On Jan 14, 2007, at 6:47 AM, Daniel Stenning wrote:
In the new RB scheme - is it ONLY RB framework objects that now all
have
virtual methods for every method , or do also methods on OUR RB
code also
all get compiled/linked as virtual all the time - EVEN in methods
are never
overridden ?
There are two different concepts here.
The RB langauge defines methods to work in a certain way: you can
"override" an inherited method with a subclass method having the same
signature. We call this a "virtual" method scheme because that's the
term used for this behavior in C++. In C++, however, "virtual" is an
option; in RB, it's just part of the way all methods work.

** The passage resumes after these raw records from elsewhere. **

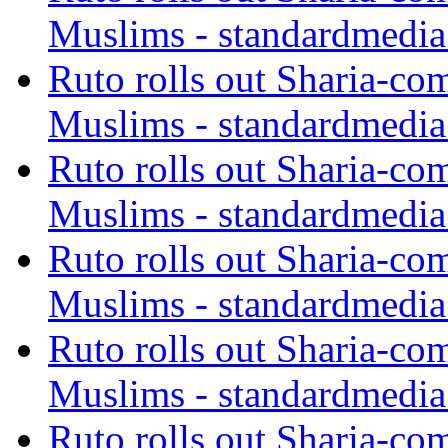
Muslims - standardmedia
Ruto rolls out Sharia-co
Muslims - standardmedia
Ruto rolls out Sharia-co
Muslims - standardmedia
Ruto rolls out Sharia-co
Muslims - standardmedia
Ruto rolls out Sharia-co
Muslims - standardmedia
Ruto rolls out Sharia-co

There used to be a bug such that methods from the RB framework
library could not be overridden properly. This was hard to fix and
persisted for a long time. The switch from 5.5 to 2005r1 gave us a
chance to address the architectural problem that caused this issue.
In 2005r1 and later, all methods, no matter where they were defined,
respond in exactly the same way to overriding subclass methods.
The second thing you're talking about is a specific performance
optimization known as "call devirtualization". This is where the
compiler observes that a specific call target could not have been
overridden and uses that knowledge to generate a simpler call
sequence. The method, conceptually, is still virtual, since it
*could* be overridden; the compiler just takes advantage of its
knowledge about the structure of the program to generate less complex
code that will do the same job.
Generally speaking, RB does not have an optimizing compiler, and call
devirtualization is no exception. It is an interesting and somewhat
unusual optimization, since it relies on a type of whole-program
analysis, but it is by no means the first thing I would pursue in an
optimization system for RB. Its value is mostly in enabling other
optimizations to work more efficiently.